Salomão sugeriu que a análise do caso concreto seja aferida com base nos seguintes parâmetros: “Teor das mensagens e se constituem propaganda negativa ou informações efetivamente inverídicas. Segundo: se o conteúdo repercutiu no eleitorado. Terceiro: o alcance do ilícito em termos de mensagens veiculadas. Quarto: o grau de participação dos candidatos nos fatos. E quinto: se a campanha foi financiada por empresas com essa finalidade”.

O ministro Mauro Campbell acompanhou Salomão na integralidade do voto. Já o ministro Sérgio Banhos acompanhou o relator com ponderações. Enquanto Salomão reconheceu a existência de disparos em massa, mas votou por não haver elementos para conhecer a gravidade do fato, Banhos entendeu que não há prova sequer dos disparos.

A ação

As duas ações (AIJEs 0601771-28 e 0601968-80) tratam do disparo em massa de mensagens durante as eleições e são as que mais preocupam o futuro eleitoral de Jair Bolsonaro, uma vez que podem levar à inelegibilidade por oito anos.
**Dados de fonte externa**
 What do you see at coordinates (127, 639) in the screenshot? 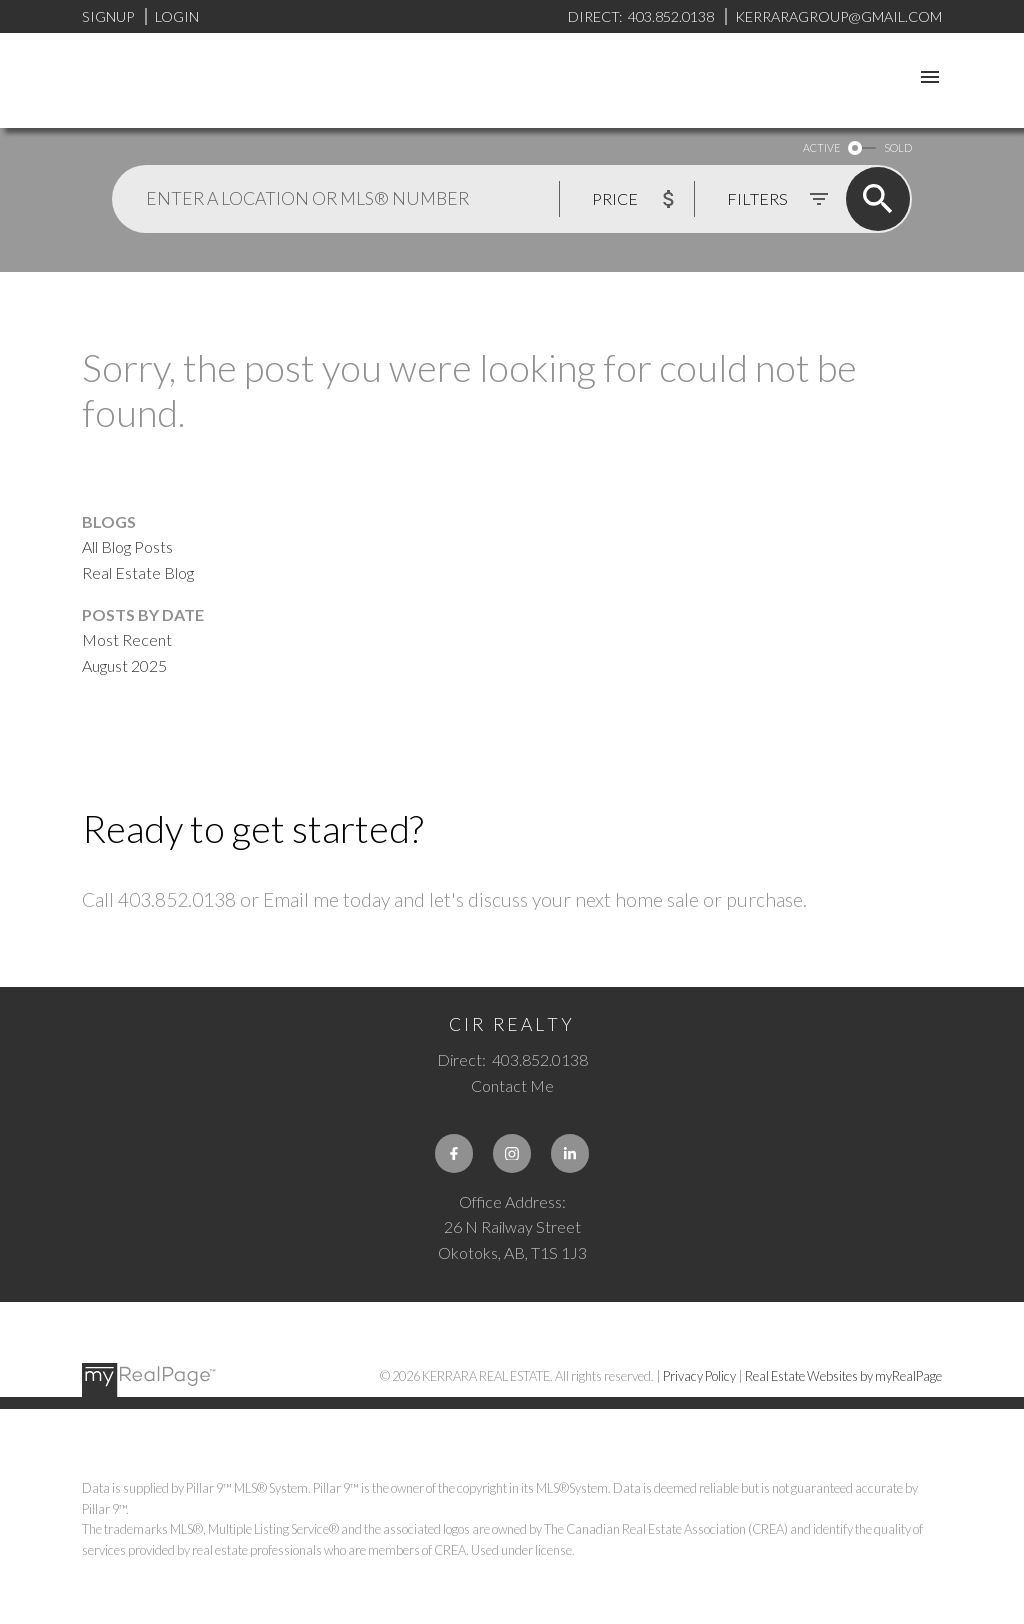
I see `Most Recent` at bounding box center [127, 639].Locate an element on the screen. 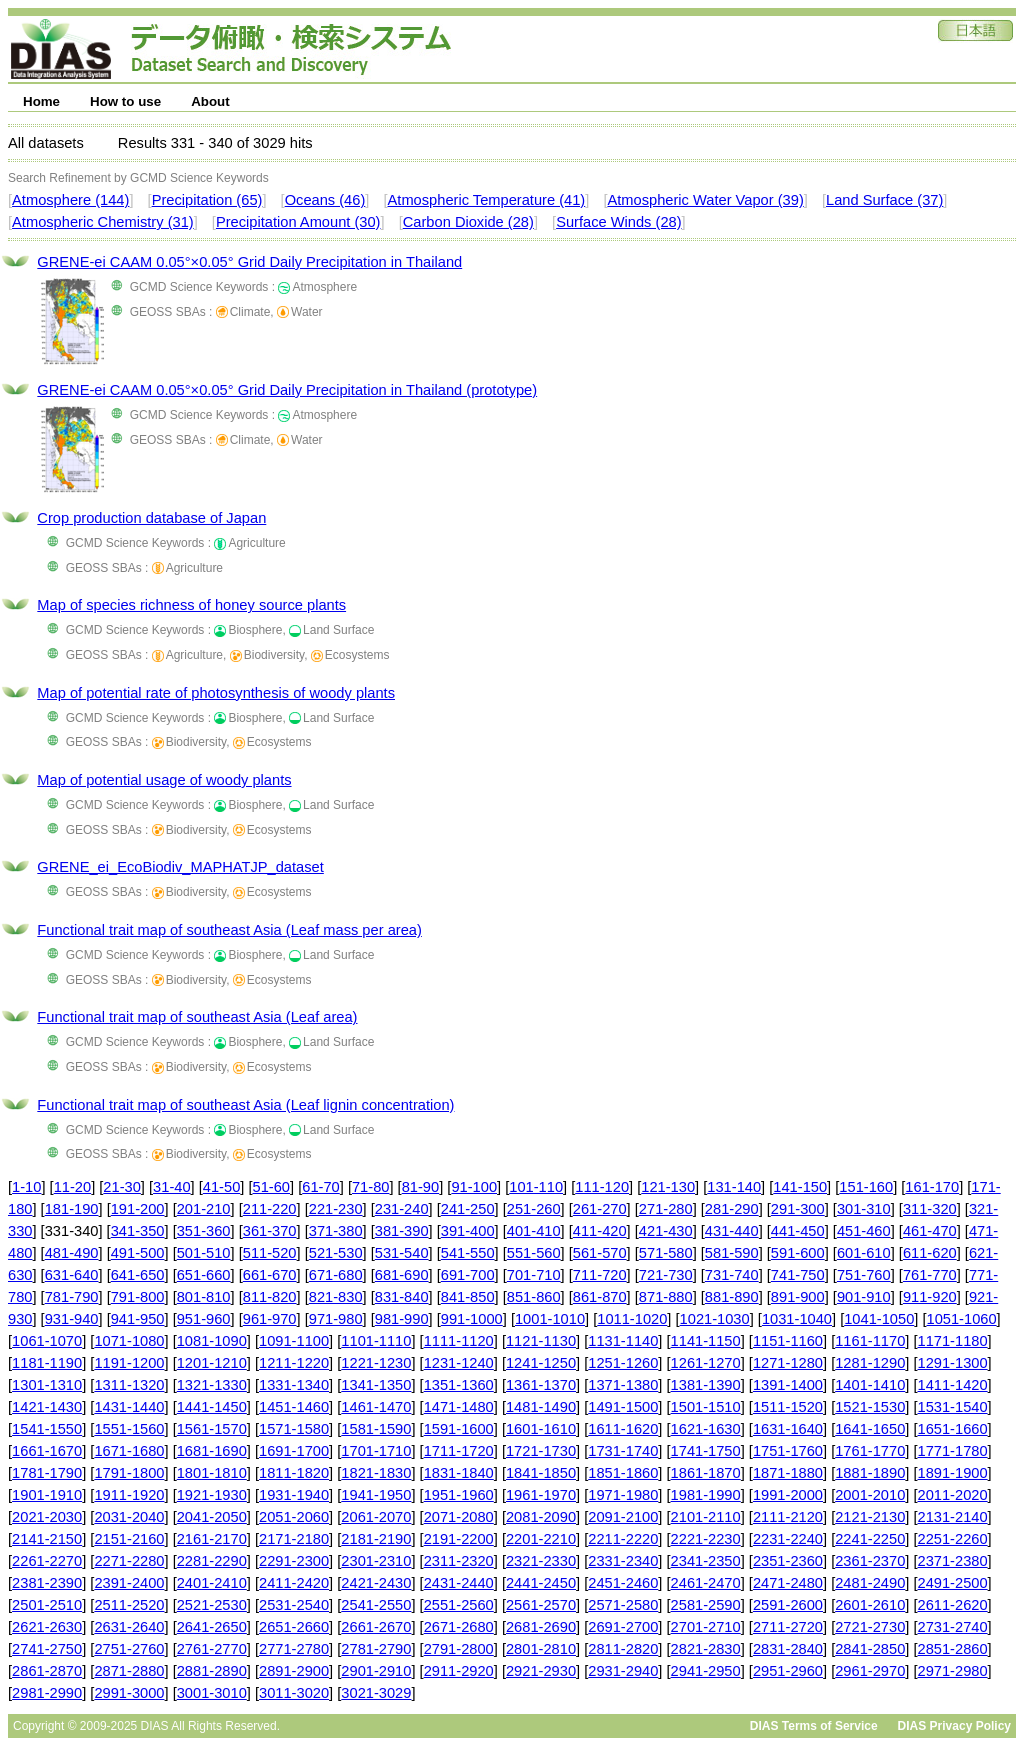  2611-2620 is located at coordinates (953, 1605).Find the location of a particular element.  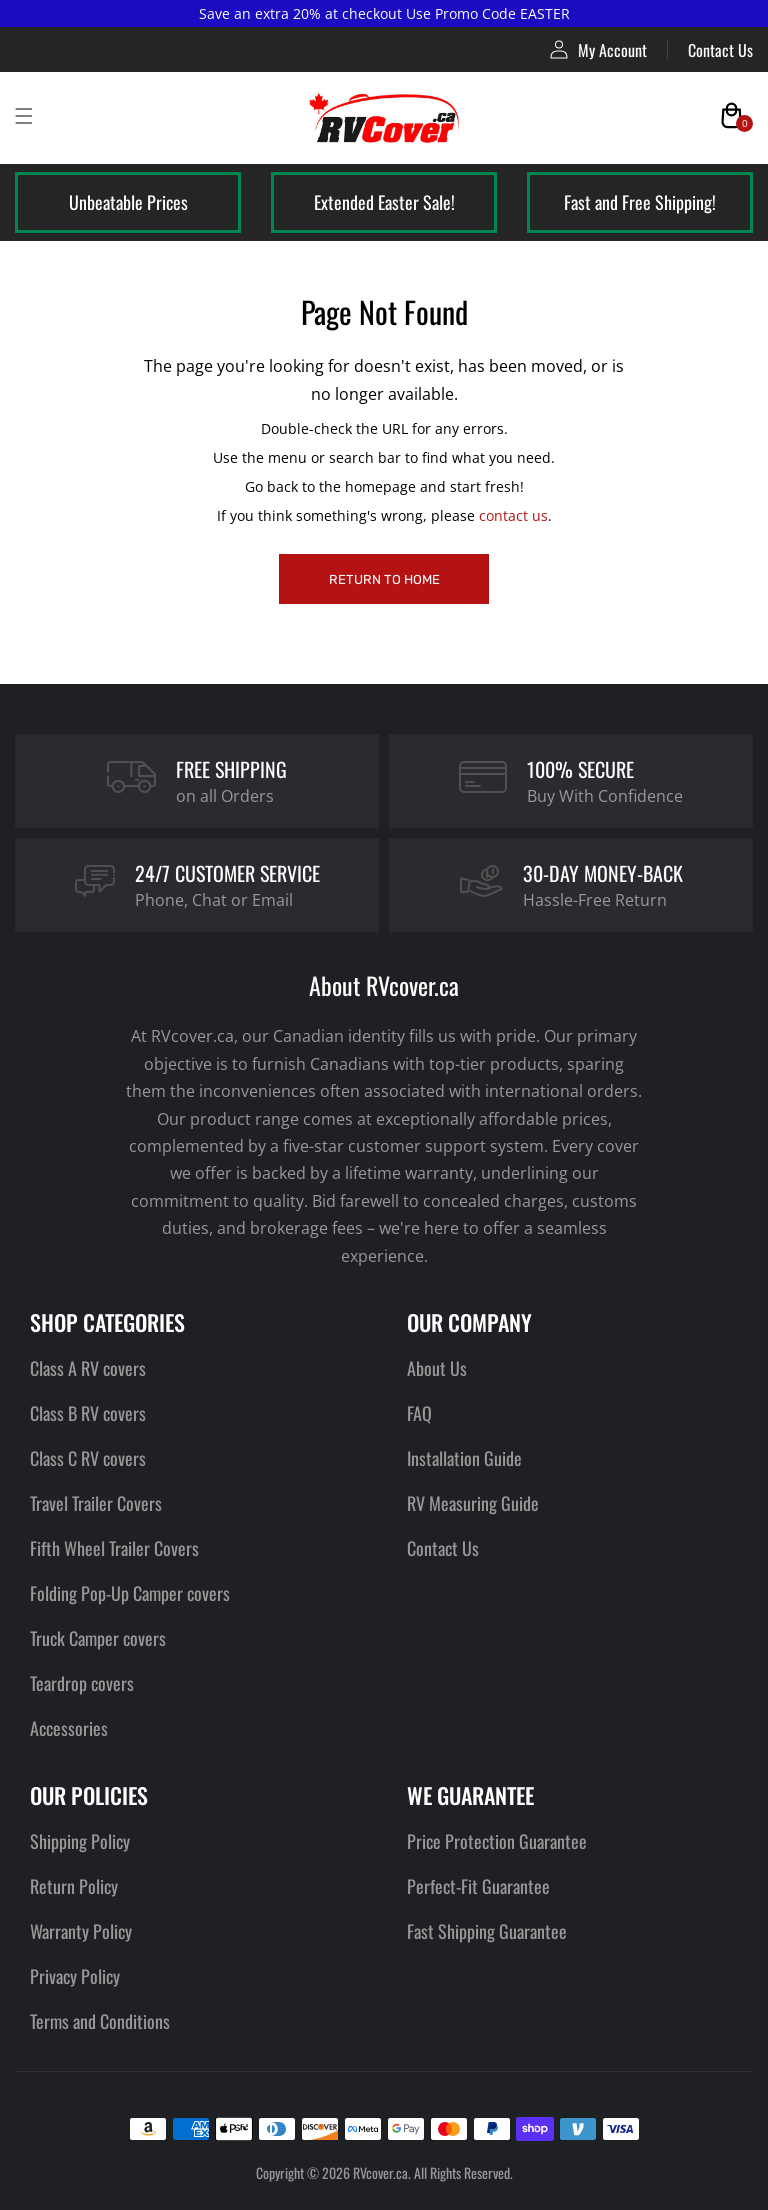

Class A RV covers is located at coordinates (88, 1368).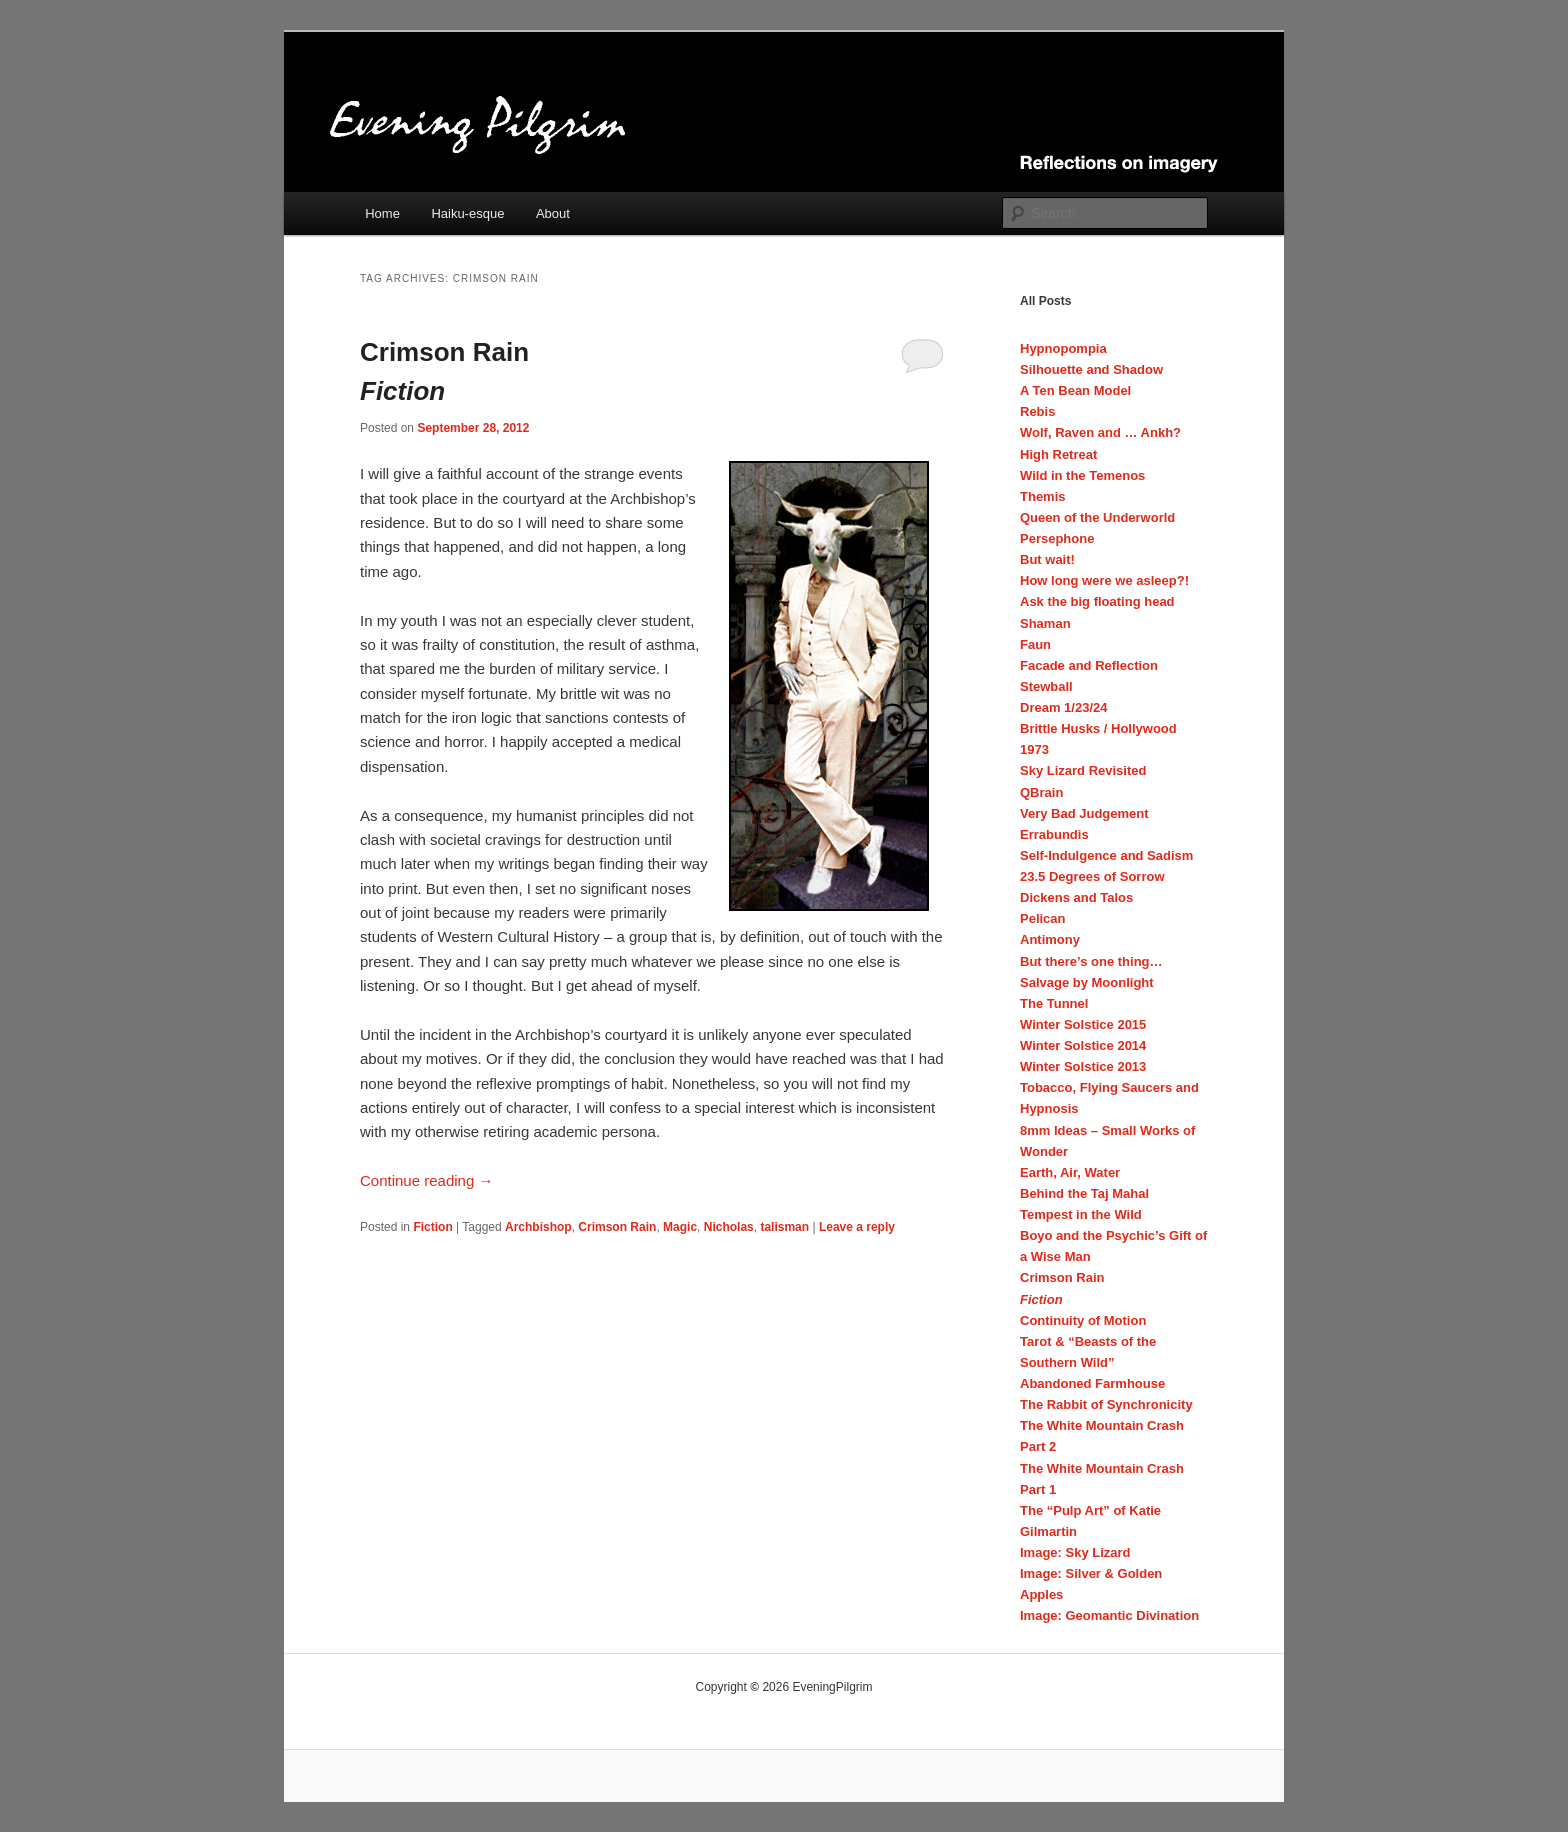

Como elas são de 2018, elas podem afetar as eleições de 2022.

As ações contra a chapa de Bolsonaro foram ajuizadas pela coligação “O Povo Feliz de Novo” (PT/PCdoB/PROS). A primeira delas também abrange o empresário Luciano Hang e as empresas Quick Mobile Desenvolvimento e Serviços Ltda., Yacows Desenvolvimento de Software Ltda., Croc Services Soluções de Informática Ltda., SMSMarket Soluções Inteligentes Ltda. e WhatsApp (Facebook Serviços Online do Brasil Ltda.), sob a acusação de cometimento de supostas irregularidades na contratação de serviço de disparos em massa.

A segunda ação contra Bolsonaro e Mourão também mira os sócios da empresa Yacows, Flávia Alves, Lindolfo Antônio Alves Neto, o representante da empresa AM4 e Marcos Aurélio Carvalho. A coligação liderada pelo PT sustenta que houve uso fraudulento de nome e CPF de idosos para registrar chips de celular junto às empresas de telefonia e garantir o disparo de lotes de mensagens em benefícios de políticos.

O relator das ações é o corregedor-geral da Justiça Eleitoral, ministro Luis Felipe Salomão. Ele concluiu a instrução dos processos no último dia 16 de outubro e os liberou para a pauta, responsabilidade do presidente do TSE, Luís Roberto Barroso.

O Ministério Público Eleitoral deu parecer contrário às ações que pedem a cassação da chapa Bolsonaro-Mourão de 2018. O parecer é assinado pelo vice-procurador-geral-eleitoral Paulo Gonet Branco e aponta que não houve comprovação da contratação de empresas para que disparassem mensagens em massa para beneficiar a campanha de Bolsonaro à Presidência, a despeito inclusive do compartilhamento de provas com o Supremo Tribunal Federal (STF). E que também não há elementos que comprovem o desequilíbrio nas eleições em razão do envio de mensagens pelo WhatsApp.